If you download something now (so that the history isn't empty), then restart. Is empty?
-
void.pointer
- Posts: 60
- Joined: 28 Sep 2014, 20:58
Post
by void.pointer » 06 Jun 2015, 16:52
Well I finally encountered this with useful logs. Looks like the OS crashed (Ubuntu) and I had to reboot forcefully. On startup, I got these errors in the log:
Code: Select all
Sat Jun 6 11:41:35 2015 ERROR Error reading server info from disk
Sat Jun 6 11:41:35 2015 ERROR Error reading diskstate for file /home/robert/nzbget/queue/stats
Sat Jun 6 11:41:35 2015 ERROR Could not load diskstate due to file version mismatch
My history tab is empty and I had ongoing downloads in my queue as well. Is this recoverable?
-
hugbug
- Developer & Admin
- Posts: 7645
- Joined: 09 Sep 2008, 11:58
- Location: Germany
Post
by hugbug » 06 Jun 2015, 21:19
File "stats" holds downloaded volume statistics. The history is in file "queue", which also holds download queue.

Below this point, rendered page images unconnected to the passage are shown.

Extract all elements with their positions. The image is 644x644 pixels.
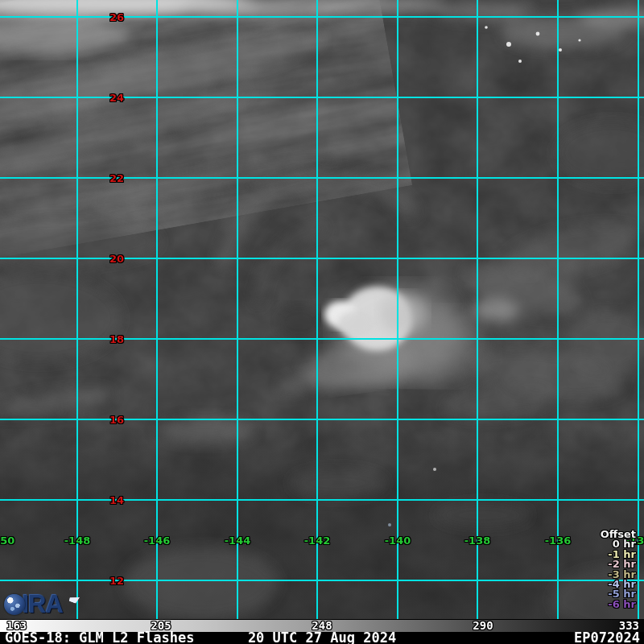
lat-label: 24 [109, 93, 124, 103]
lon-label: -140 [385, 535, 411, 546]
colorbar-tick: 290 [473, 620, 493, 632]
lat-label: 14 [109, 495, 124, 506]
lon-label: -138 [464, 535, 491, 546]
timestamp: 20 UTC 27 Aug 2024 [248, 632, 396, 644]
offset-legend: Offset 0 hr -1 hr -2 hr -3 hr -4 hr -5 h… [601, 530, 636, 609]
satellite-image [0, 0, 644, 619]
status-bar: GOES-18: GLM L2 Flashes 20 UTC 27 Aug 20… [0, 632, 644, 644]
satellite-viewer: 26 24 22 20 18 16 14 12 -150 -148 -146 -… [0, 0, 644, 644]
offset-legend-item: -6 hr [601, 600, 636, 609]
storm-id: EP072024 [574, 632, 640, 644]
product-title: GOES-18: GLM L2 Flashes [5, 632, 194, 644]
lon-label: -146 [144, 535, 171, 546]
lat-label: 18 [109, 334, 124, 345]
lat-label: 20 [109, 254, 124, 264]
lon-label: -148 [64, 535, 91, 546]
lon-label: -136 [545, 535, 572, 546]
lat-label: 26 [109, 12, 124, 23]
lon-label: -150 [0, 535, 14, 546]
lat-label: 16 [109, 415, 124, 425]
satellite-dish-icon [68, 594, 80, 604]
lat-label: 12 [109, 576, 124, 586]
globe-icon [4, 594, 25, 615]
lon-label: -142 [304, 535, 331, 546]
lat-label: 22 [109, 173, 124, 184]
lon-label: -144 [225, 535, 251, 546]
satellite-map: 26 24 22 20 18 16 14 12 -150 -148 -146 -… [0, 0, 644, 619]
cira-logo: CIRA [5, 589, 93, 619]
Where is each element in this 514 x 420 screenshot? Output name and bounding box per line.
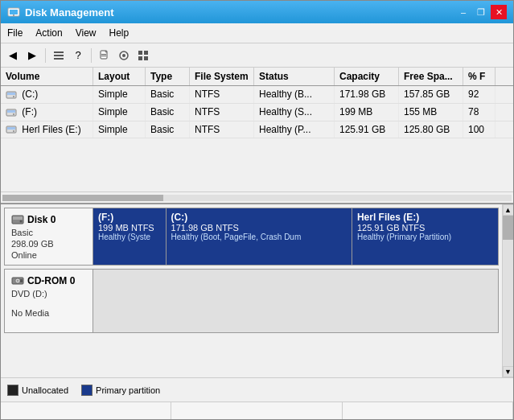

Are there other errors shown for that file?
If the file is corrupted it's content is most likely trashed. You can check it in a text editor, it's a plain text file.
When saving queue state NZBGet tries to do that in a safe manner but OS crashes can be fatal. I recommend making backups of queue-directory. The easiest way is to put a line into nzbget start up script, something like this:
Code: Select all
#!/bin/sh
zip -r queue-$(date +%Y%m%d_%H%M%S).zip /path/to/queuedir
nzbget -D
-
void.pointer
- Posts: 60
- Joined: 28 Sep 2014, 20:58
Post
by void.pointer » 06 Jun 2015, 21:51
I don't see any other errors. The stat and queue files are both empty when I cat them.
This seems really fragile. Is there no way to make operations more atomic to avoid corruption, or perhaps create copies prior to writing or something of that nature?
Thanks for the help.
-
void.pointer
- Posts: 60
- Joined: 28 Sep 2014, 20:58
Post
by void.pointer » 06 Jun 2015, 21:54
EDIT:
Here is my upstart script that does the backup. So far this is working.
Code: Select all
description "NZBGet upstart script"
setuid robert
setgid robert
start on runlevel [2345]
stop on runlevel [016]
respawn
expect fork
pre-start script
cd /home/robert/nzbget
exec tar -cvzf queue-$(date +%Y%m%d_%H%M%S).tar.gz queue
end script
script
exec nzbget -D
end script
pre-stop script
exec nzbget -Q
end script
Last edited by
void.pointer on 06 Jun 2015, 22:07, edited 2 times in total.
-
hugbug
- Developer & Admin
- Posts: 7645
- Joined: 09 Sep 2008, 11:58
- Location: Germany
Post
by hugbug » 06 Jun 2015, 22:06
void.pointer wrote:This seems really fragile. Is there no way to make operations more atomic to avoid corruption, or perhaps create copies prior to writing or something of that nature?
The operations are atomic and copies are written too. The problem is the OS reports success and nzbget deletes old files. If in that moment the system crashes (not nzbget crash, that'd be OK) the system caches or hard drive caches may not be written to disk yet. OS may hold written data in memory for performance reason and this is transparent for programs.
If you have often system crashes there must be a hardware problem to fix.
-
void.pointer
- Posts: 60
- Joined: 28 Sep 2014, 20:58
Post
by void.pointer » 06 Jun 2015, 22:08
hugbug wrote:void.pointer wrote:This seems really fragile. Is there no way to make operations more atomic to avoid corruption, or perhaps create copies prior to writing or something of that nature?
The operations are atomic and copies are written too. The problem is the OS reports success and nzbget deletes old files. If in that moment the system crashes (not nzbget crash, that'd be OK) the system caches or hard drive caches may not be written to disk yet. OS may hold written data in memory for performance reason and this is transparent for programs.
If you have often system crashes there must be a hardware problem to fix.
I see, I thought it was a higher level problem you were describing. Fair enough. This machine is a piece of sh** anyway, so no biggies. Thank you for your help!!!
-
void.pointer
- Posts: 60
- Joined: 28 Sep 2014, 20:58
Post
by void.pointer » 13 Jun 2015, 15:10
Interesting, I am seeing an entirely different way of the queue being cleared. This time it isn't errors:
-
hugbug
- Developer & Admin
- Posts: 7645
- Joined: 09 Sep 2008, 11:58
- Location: Germany
Post
by hugbug » 13 Jun 2015, 19:03
Not "queue cleared" but history. It's option "KeepHistory" working.